I found that that breaking my packing down into rooms, areas, helped me feel that my task was more achievable. Sometimes a whole room was too much for me in one go. Sometimes I needed help. Other rooms seemed much tidier, and more straightforward for me to approach. The days that felt easiest were the days that I let friends and family come and help me, and I felt sure that they were the most enjoyable and productive. Regardless of how quickly or slowly I progressed, as anyone who was in my immediate circle at the time will tell you,  there were times I was emotional and upset, as I went through it all. Looking at objects from the past can trigger a lot of repressed and associated memories and feelings. Sound like the therapeutic journey, again? I think so.

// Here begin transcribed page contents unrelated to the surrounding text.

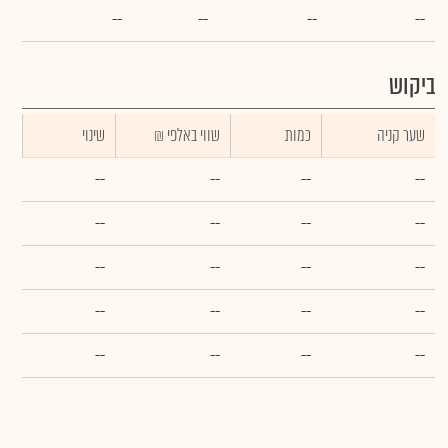
--
--
--
--
ביקוש
שער קניה
כמות
₪ שווי באלפי
שינוי
--
--
--
--
--
--
--
--
--
--
--
--
--
--
--
--
--
--
--
--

Whilst going through this process, I had to keep check on myself. As someone who suffers with a chronic health condition, I had to make sure I wasn’t overdoing it. If I pushed myself too hard, regardless of any urgency or deadlines I felt were looming, I would set myself back further. I had to keep a tighter rein than ever on my self-care routine.  Although my long (sometimes arduous) ‘object review’ sometimes felt liberating and exciting, I had to occasionally stop myself from running too fast, knowing that slow and steady wins the race. I had to explain to those around me that I would have to work in my own time, at my own pace. I had to learn to lay down strict boundaries along the way, in order to keep myself well. It wasn’t always easy, but for the most part, once I explained my situation, most people understood and were compliant to my needs. By keeping people around me informed and sharing my process with them, they helped me to see when I was losing sight of my own wellbeing; something that is easily done. Also sound a bit like therapy?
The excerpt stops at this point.